Thursday, January 3, 2013

Water


Water does what it wants and submits to few influences. It is pushed and pulled by gravity and wind. It is moved and changed by heat and cold, and yet restrained by its defining characteristics and when calm always presents a level surface. Water can destroy and create. It finds an insidious path but, with knowledge and understanding, it can be held back. Water is life and death. Water is peace and torrent. Water is simple and profound. Water is cleansing.

 

Water has few external forces that take control over its movements and abilities. Gravity is one of the greatest of these. Gravity is a pull to a mass created by a density, the greater the mass, the greater the pull. It can have far reaching effects like driving ocean tides and bending light waves. It also keeps water in your drinking glass. Gravity is what drives rivers and glaciers to flow and raindrops and snowflakes to fall. Gravity acts on ever molecule of water as liquid, gas or solid.

A second external force is wind. Wind can move water against gravity and with gravity. Wind can drive waves and direct rain. Wind can work with the many characteristics of water to make it a powerful substance.

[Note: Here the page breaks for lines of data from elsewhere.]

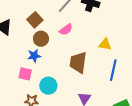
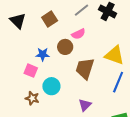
brown circle: (41, 39) -> (65, 47), moved
yellow triangle: (105, 44) -> (114, 55), size x1.5

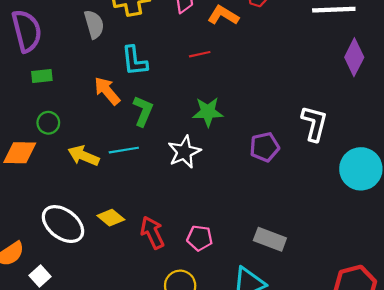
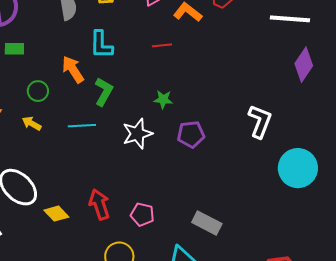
green star: (208, 112) -> (163, 99), size x0.7
green circle: (48, 123) -> (38, 91), moved
purple pentagon: (265, 147) -> (191, 134), moved
yellow arrow: (84, 156) -> (32, 123), moved, size x0.7
yellow diamond: (111, 218) -> (56, 214), moved

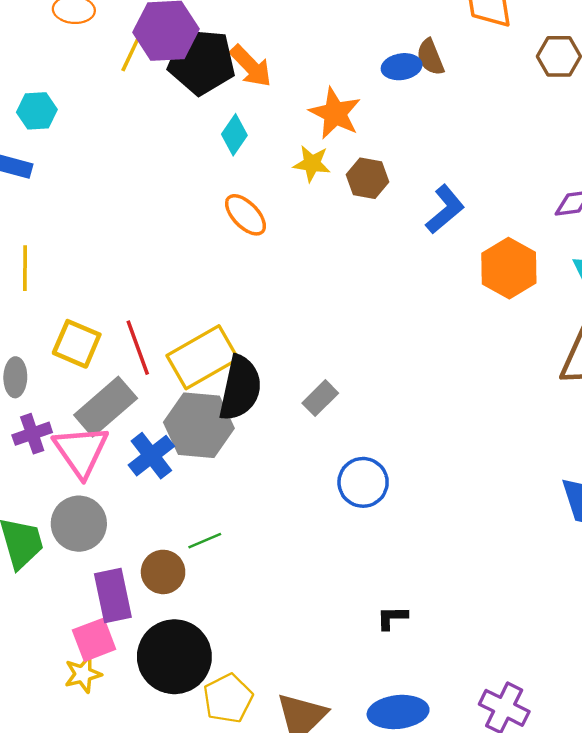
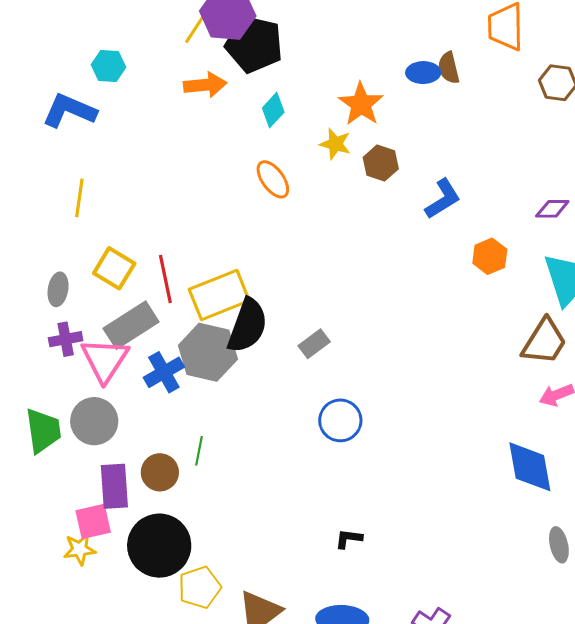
orange arrow: (251, 66) -> (205, 85), moved, turned -60
orange hexagon: (509, 268) -> (490, 256), size x0.7
green line: (205, 541) -> (199, 451), turned -64

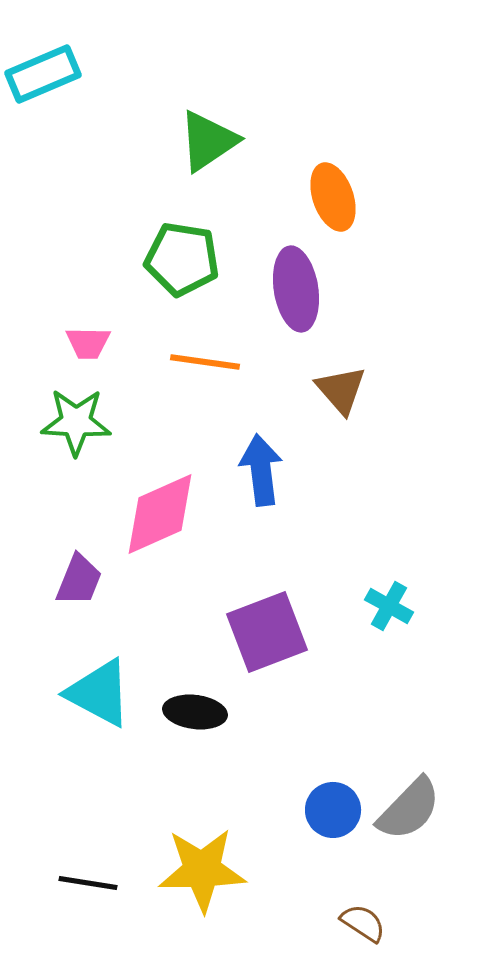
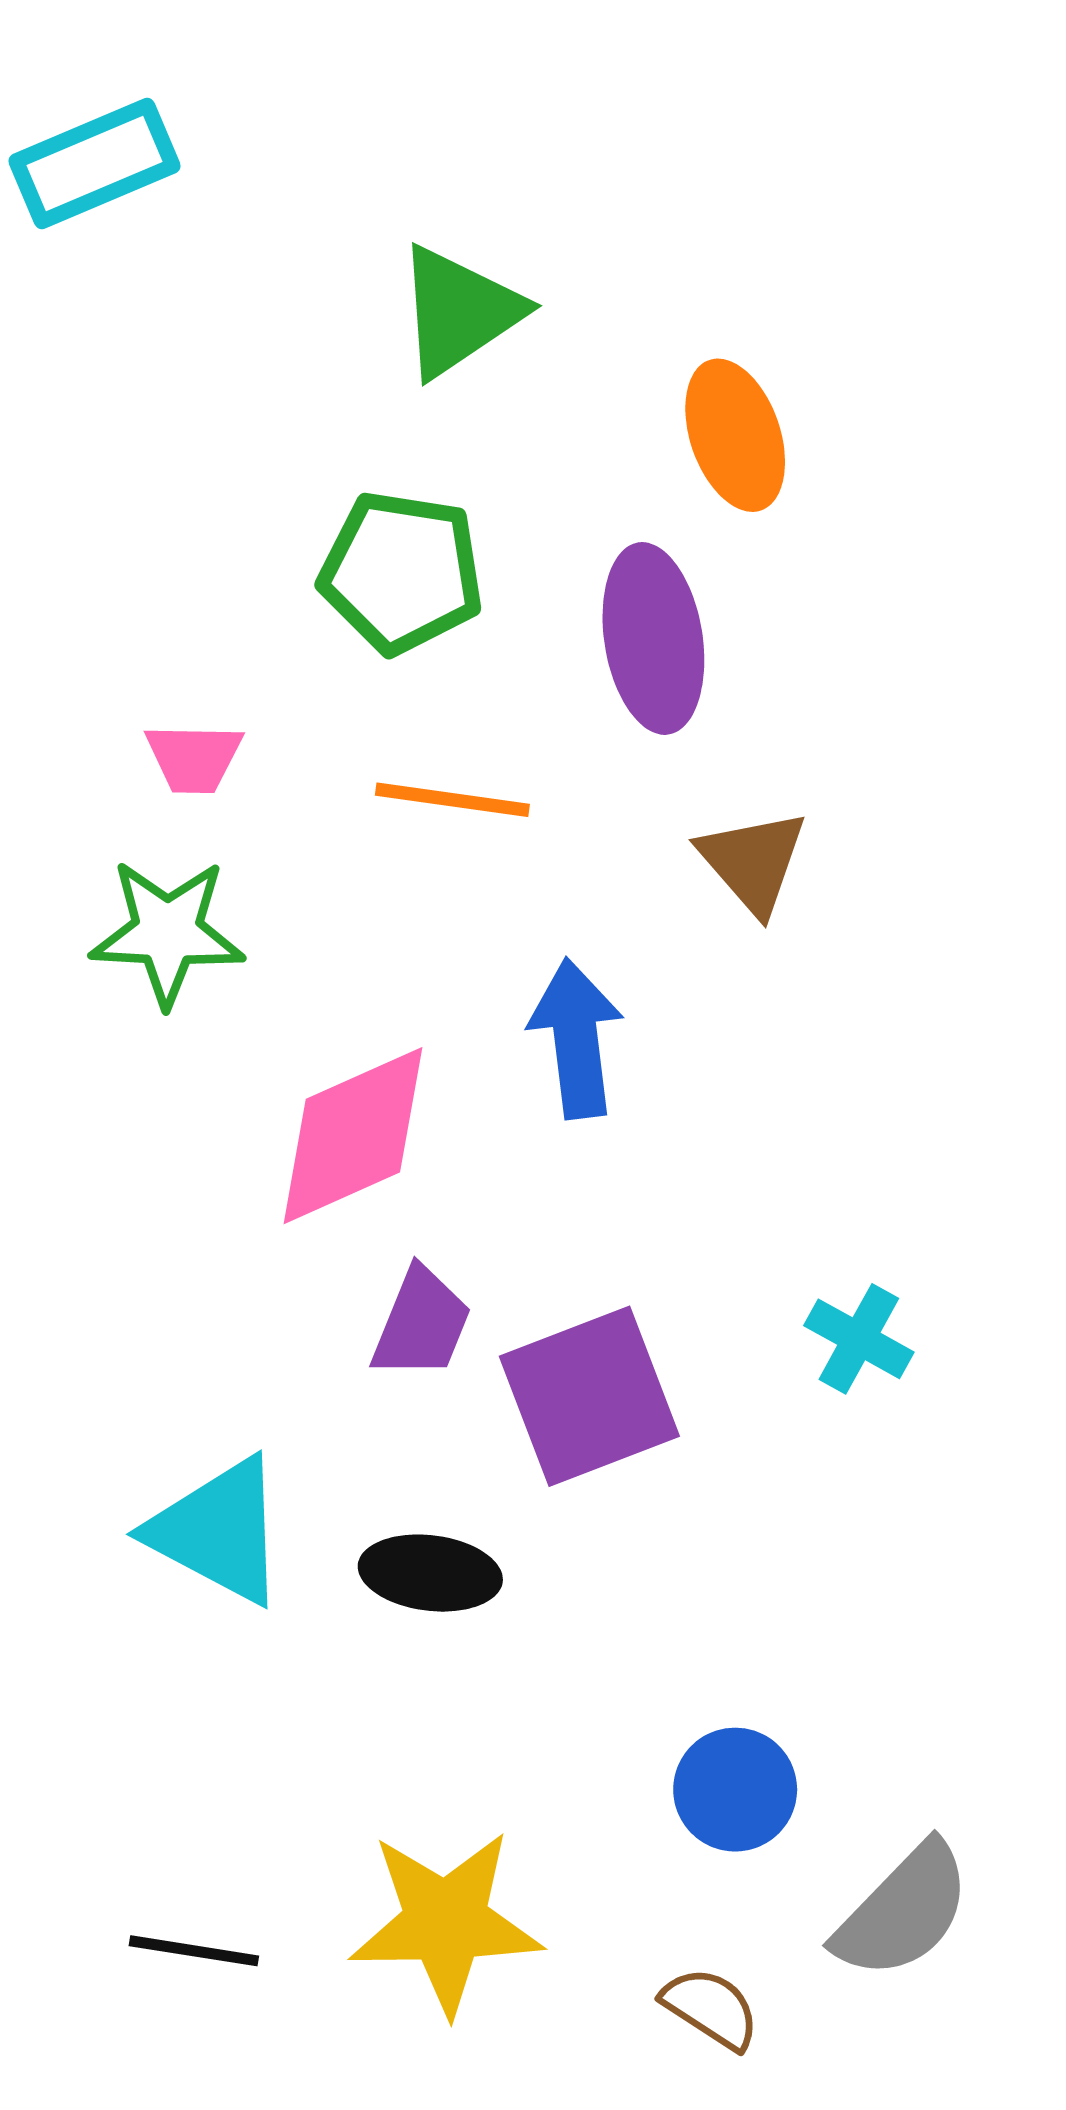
purple trapezoid: (79, 580) -> (421, 1323), moved
gray semicircle: (409, 809) -> (903, 1911), moved
brown semicircle: (363, 923) -> (711, 2008), moved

Temperature also influences water. Water can change states depending on the temperature, or amount of heat it holds. It even expands as it freezes and the molecules arrange themselves in a crystalline manner. In its least dense state, as a gas, water is high in heat. As a liquid it has the ability to store vast amounts of heat and even control weather. As a dense solid, holding less heat, frozen water can change massive landforms or cool the liquid in your glass.

 

Water is under constant effects of other forces and oftentimes bends to theses effects and influences but there are characteristics of water that provide parameters. A water molecule has an odd shape that helps it dissolve many other substances. The oxygen side has a negative charge and the hydrogen side is positive and when they contact substances like salt, sugar or an acid those charges allow the substances to dissolve. Water is a universal solvent. This electrical polarity of the water molecule also prevents water from bonding with other substances, for instance oils. Water is more attracted to itself than to oils so oil will not dissolve in water. This attraction to itself is a strong characteristic of water when seen on its surface. 

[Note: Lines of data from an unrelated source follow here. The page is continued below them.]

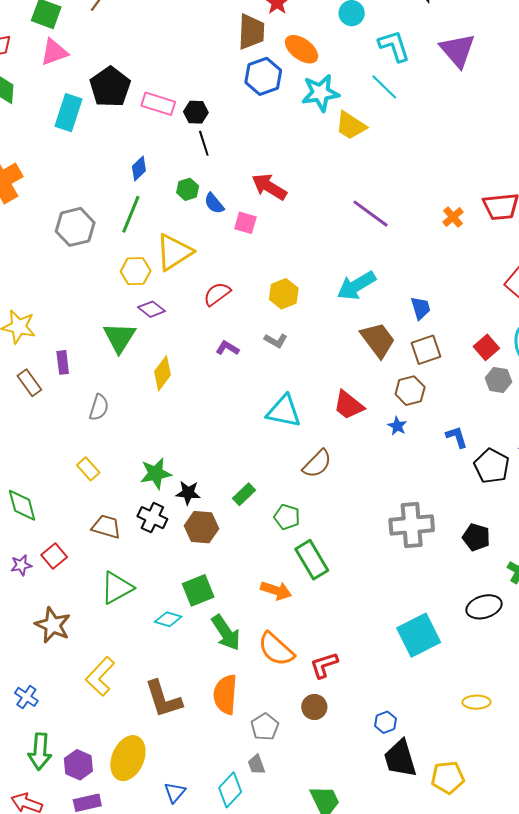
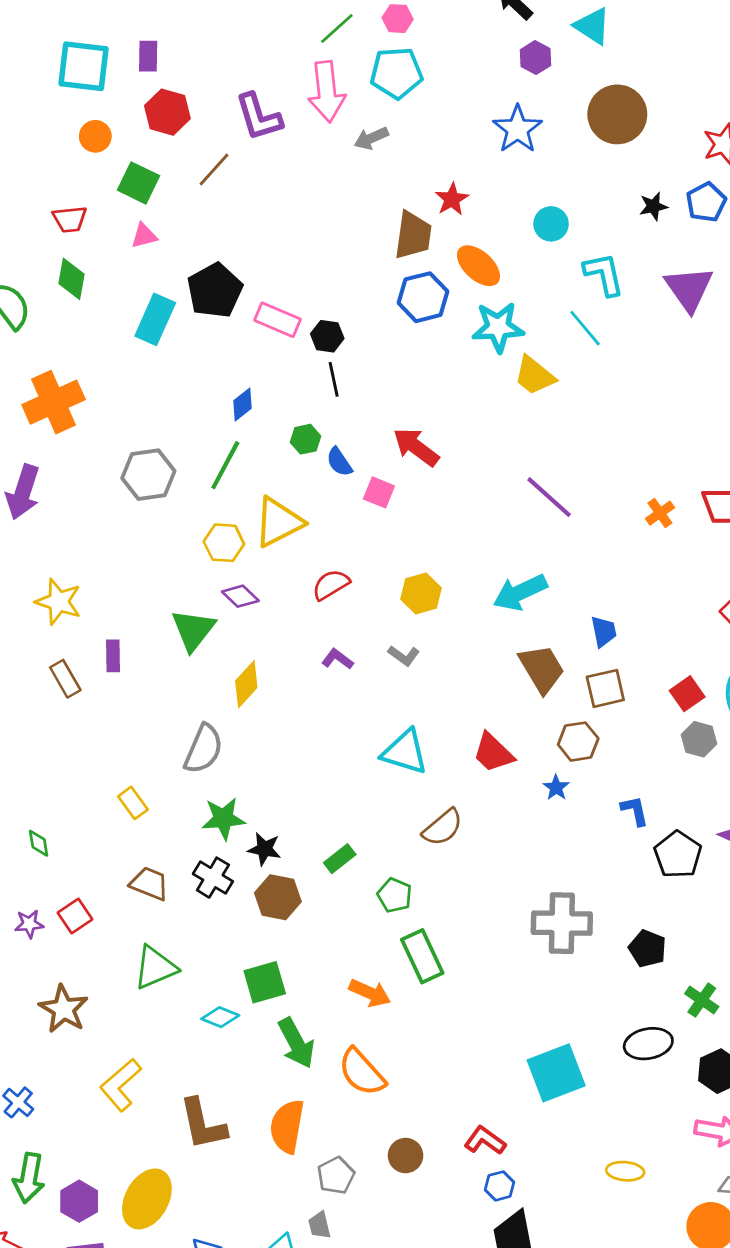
pink triangle: (54, 52) -> (144, 236), size x0.7
gray semicircle: (99, 407) -> (203, 749), moved, size x1.4
green diamond: (22, 505) -> (39, 843), size x0.6
red L-shape: (324, 665) -> (485, 1140), moved, turned 48

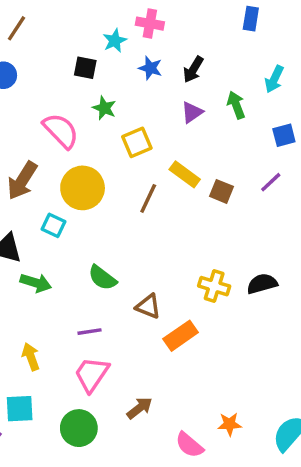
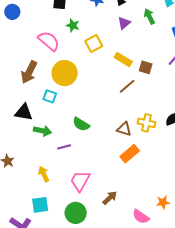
brown line: (148, 198) -> (127, 86), moved, turned 30
brown triangle: (148, 306) -> (124, 129), moved
purple line: (90, 332) -> (64, 147), moved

An actual tension exists on the surface of water as the molecules hold onto each other. This surface tension has amazing holding strength. Small bugs use this characteristic of water to their advantage and actually travel on top of water. More dense objects when spread over a large area can also use surface tension to stay afloat. Like a child lying on a giant water lily pad.

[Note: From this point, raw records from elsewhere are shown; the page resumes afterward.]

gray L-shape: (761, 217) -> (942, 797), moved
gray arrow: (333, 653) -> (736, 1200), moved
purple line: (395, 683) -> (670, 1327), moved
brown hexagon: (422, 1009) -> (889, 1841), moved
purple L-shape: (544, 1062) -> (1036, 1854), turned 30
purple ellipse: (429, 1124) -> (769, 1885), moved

The electrical charge of a water molecule has another amazing result. Something called capillary action. Capillarity, as it can be called, is dependent on cohesion and adhesion. Cohesion is the ability of a substance to stick to itself and adhesion is the ability or draw of a substance to stick to a different substance. Cohesion is what provides for water’s surface tension and adhesion is what provides for the ability of a paper towel to pick up water. Water molecules adhere to the fibers of the towel and pull in other molecules due to cohesive forces. More molecules are present to adhere to the towel fibers and in turn bring even more cohesive molecules with them until the towel is saturated. Plants are an amazing example of using cohesive and adhesive forces. Small tubes in plants allow for the travel of water up and down their structure. The most incredible example of this is the Coastal Redwood, known as the tallest of trees, reaching heights over 360 feet. Inside the plant are tubes called xylem and phloem. These small tubes transport water, sugar and other nutrients to the plant’s body. This transportation of water is due to the ability of water to adhere to the xylem fibers and be drawn in much like the paper towel. Within the tube a small meniscus will form, much like the upturned edge of water in your drinking glass. This meniscus draws the water up the edge of the xylem and cohesion brings more water until the force of adhesion and the force of cohesion are counterbalanced by the gravitational force on the water column. That is why narrow tubes will draw up a taller column of water than wider tubes, like your drinking glass.

 

I battle water often as I try to keep it from penetrating my house in unwanted ways, and yet I welcome its presence and keep it contained in vessels and pipes. When it invades often times it isn’t until damage is done that we are aware of its destructive force; seeping through walls, under hardwood floors and through holes in roofs. It has an amazing ability to find the smallest of entry points and exploit any weakness in a barrier. Then there are times when the destructive force is all too obvious as in the overflowing bathtub and the cracked frozen pipe that comes alive as it thaws.

 
Water will always travel under the influence of another force. By itself it is lazy, placid and level. It is often times undisciplined and random, it doesn’t do right or wrong, it doesn’t know. Water is rarely ever pure, in the sense of containing no other substances or contaminates, and making it pure requires a process of filtration and removal of those contaminates. And once pure it is useful to us for many purposes, such as cleansing our surroundings, maintaining life and filling our drinking glasses.